Studies selected for analysis were given an A, B, C, or D rating. If insufficient data were given to be confident that a criterion had been met, it was assessed as not being met. In addition, our exclusion criteria included an unrepresentative spectrum and an invalid reference standard. Studies fulfilling all QUADAS criteria were rated A. Studies without total verification with the reference standard or with interpretation of the index feature unblinded to the results of the reference standard were rated D. Studies without an independent reference standard, with interpretation of the reference standard unblinded to the results of the index feature, or with an unduly long period between recording of the index feature and outcome were rated C. All other studies were rated B.
Statistical Analysis and Data Synthesis
Data were extracted by two reviewers (DN and AB). Any identified errors were discussed and corrected; 2 × 2 tables were reconstructed on the basis of information in the study or information retrieved from the study investigators. Whereas sensitivity and specificity explain how many of the subjects with or without CAD an exercise test can pick up, likelihood ratios try to quantify how much more likely patients with CAD are to have a certain test result compared with patients without CAD. We calculated the sensitivity, specificity, likelihood ratios for the presence (positive likelihood ratio) or absence (negative likelihood ratio) of CAD and pre- and post-test probabilities of the outcome.
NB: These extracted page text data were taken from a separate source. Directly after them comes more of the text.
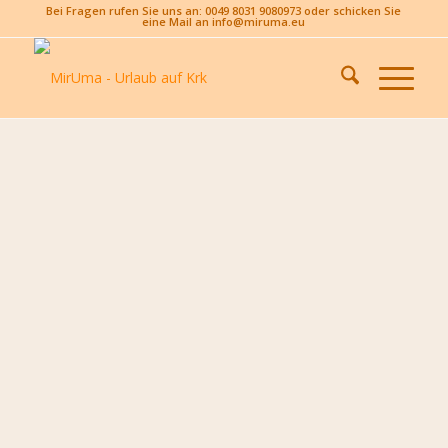
Bei Fragen rufen Sie uns an: 0049 8031 9080973 oder schicken Sie
eine Mail an info@miruma.eu
King’s Caffe,
Malinska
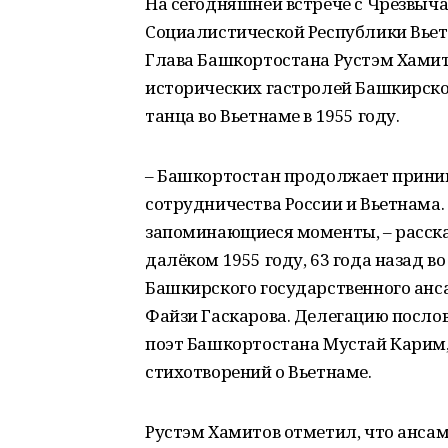
На сегодняшней встрече с Чрезвы
Социалистической Республики Вье
Глава Башкортостана Рустэм Хамит
исторических гастролей Башкирско
танца во Вьетнаме в 1955 году.
– Башкортостан продолжает приним
сотрудничества России и Вьетнама.
запоминающиеся моменты, – рассказ
далёком 1955 году, 63 года назад в
Башкирского государственного анс
Файзи Гаскарова. Делегацию посло
поэт Башкортостана Мустай Карим,
стихотворений о Вьетнаме.
Рустэм Хамитов отметил, что анса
Although the classical approach of testing predictive ability of the positive and negative predictive values, likelihood ratios can yield more clinically useful information. Confidence intervals were calculated on the basis of the standard error of a proportion by use of STATA version 9.2.
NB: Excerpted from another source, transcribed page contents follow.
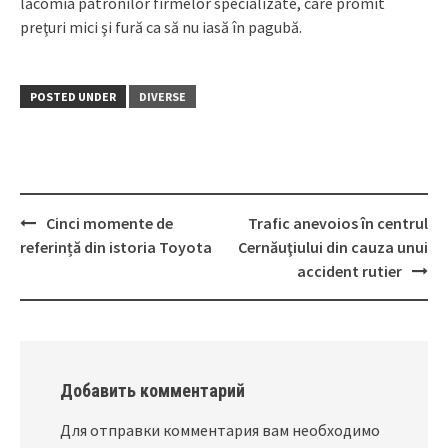
lăcomia patronilor firmelor specializate, care promit
preţuri mici şi fură ca să nu iasă în pagubă.
POSTED UNDER
DIVERSE
Cinci momente de
Trafic anevoios în centrul
Post
referință din istoria Toyota
Cernăuţiului din cauza unui
navigation
accident rutier
Добавить комментарий
Для отправки комментария вам необходимо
We categorised studies according to ECG or echocardiographic testing, treadmill, bicycle, gender, mean age< 60, mean age> 60, low risk (prevalence< 10%), intermediate risk (prevalence 10%–30%), high risk (prevalence> 30%) and double-blinding. For each subgroup, we produced hierarchical summary receiver operating characteristic (HSROC) curves using STATA version 9.2. HSROC curves have been previously validated and used to express how sensitivity and specificity both vary across individual studies within meta-analyses of diagnostic accuracy.
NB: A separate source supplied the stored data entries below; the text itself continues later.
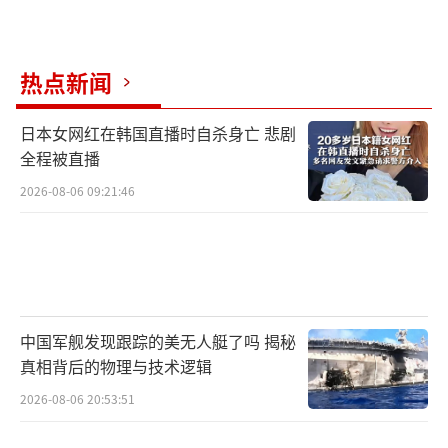
热点新闻
日本女网红在韩国直播时自杀身亡 悲剧
全程被直播
2026-08-06 09:21:46
中国军舰发现跟踪的美无人艇了吗 揭秘
真相背后的物理与技术逻辑
2026-08-06 20:53:51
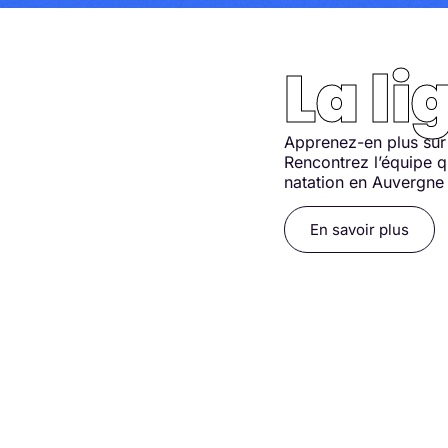
La li
Apprenez-en plus sur l
Rencontrez l’équipe q
natation en Auvergne
En savoir plus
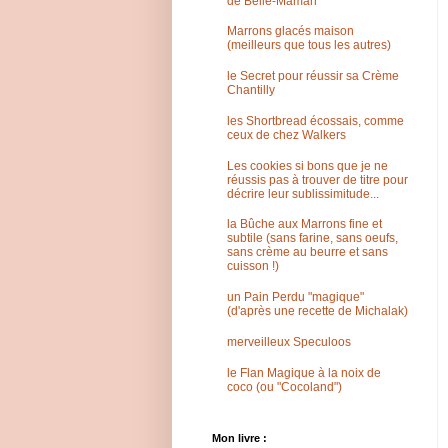
de Belle-Maman
Marrons glacés maison
(meilleurs que tous les autres)
le Secret pour réussir sa Crème
Chantilly
les Shortbread écossais, comme
ceux de chez Walkers
Les cookies si bons que je ne
réussis pas à trouver de titre pour
décrire leur sublissimitude...
la Bûche aux Marrons fine et
subtile (sans farine, sans oeufs,
sans crème au beurre et sans
cuisson !)
un Pain Perdu "magique"
(d'après une recette de Michalak)
merveilleux Speculoos
le Flan Magique à la noix de
coco (ou "Cocoland")
Mon livre :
We report both the pre- and post-test probabilities of CAD for each study in dumbbell plots, or for each meta-analysis using hypothetical pretest probabilities as in summary of findings tables. Meta-analysis was done with the bivariate method in STATA version 9.2 when at least four studies were available for that subgroup. Using Microsoft Excel version 2007, we constructed a Forest plot of the included studies by subgroup, with likelihood ratios instead of pre- and post-test probabilities of CAD.